15. Arbitration. These Terms provide that all disputes will be resolved by BINDING ARBITRATION. PURCHASER AGREES TO GIVE UP THEIR RIGHT TO GO TO COURT to assert or defend your rights under this contract (except for matters that may be taken to small claims court). Your rights will be determined by a NEUTRAL ARBITRATOR and NOT a judge or jury and your claims cannot be brought as a class action.

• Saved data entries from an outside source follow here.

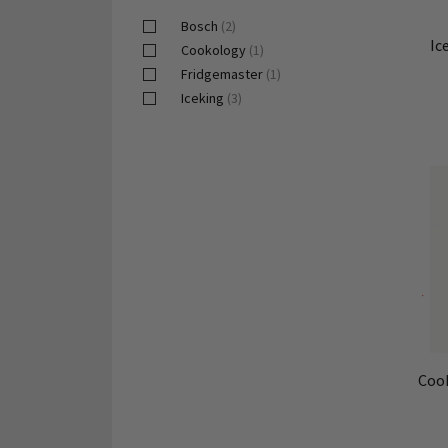
Bosch
(2)
Ic
Cookology
(1)
Fridgemaster
(1)
Iceking
(3)
Coo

17. Export Compliance. Purchaser acknowledges that Products intended for export, re-export and/or international sales are made with full disclosure to Kindle Living as to intended destination outside the United States, and that Purchaser is fully compliant with United States Export Laws. Any or all Products may be subject to export or resale restriction or regulation, and Purchaser acknowledges to comply with such regulations or restrictions. Additionally, Purchaser acknowledges that Products shipped internationally may be impounded or otherwise confiscated by customs or other authorities. Purchaser is responsible for compliance with all applicable export control laws and regulations. Purchaser agrees to not export, re-export, or transfer directly or indirectly any Product to: (i) an embargoed/terrorist supporting country as determined by the US government; (ii) a person or entity barred by the US Government on export activity lists, or (iii) any destination for an end use that is prohibited by applicable law. Purchaser hereby agrees to indemnify and hold Kindle Living harmless against all claims, damages, or liability resulting from breach of the foregoing.

18. General Terms. The relationship between Purchaser and Kindle Living is only that of independent contractors notwithstanding any activities set forth in this Agreement. No party is the agent or legal representative of any other party, and no party has the right or authority to bind any other party in any way. This Agreement constitutes the entire agreement between the parties regarding the subject matter hereof and supersedes all prior or contemporaneous understandings or agreements, whether oral or written. This Agreement shall be interpreted and enforced under the laws of the State of California, without application of its conflicts or choice of law rules. The parties irrevocably submit to the exclusive jurisdiction and venue of the state and federal courts located in San Diego, California for any action or proceeding regarding this Agreement, and the parties waive any right to object to the jurisdiction or venue of the courts in San Diego, California. In the event a dispute arises regarding this Agreement, the prevailing party shall be entitled to its reasonable attorneys’ fees and expenses incurred, in addition to any other relief to which it is entitled. This Agreement shall be modified or amended only by a writing signed by Kindle Living and Purchaser. If any provision of this Agreement is declared by a court of competent jurisdiction to be invalid, void or unenforceable, each and every other provision shall nevertheless continue in full force and effect. The failure of a party to enforce any of its rights hereunder or at law shall not be deemed a waiver or a continuing waiver of any of its rights or remedies against the other parties, unless such waiver is in writing and signed by the party to be charged. All covenants, representations, warranties and agreements of the parties contained herein shall be binding upon and inure to the benefit of their respective heirs, executors, administrators, personal representatives, and permitted successors and assigns. Each term and condition under this Agreement will remain effective for so long as may be necessary to give effect to its purpose.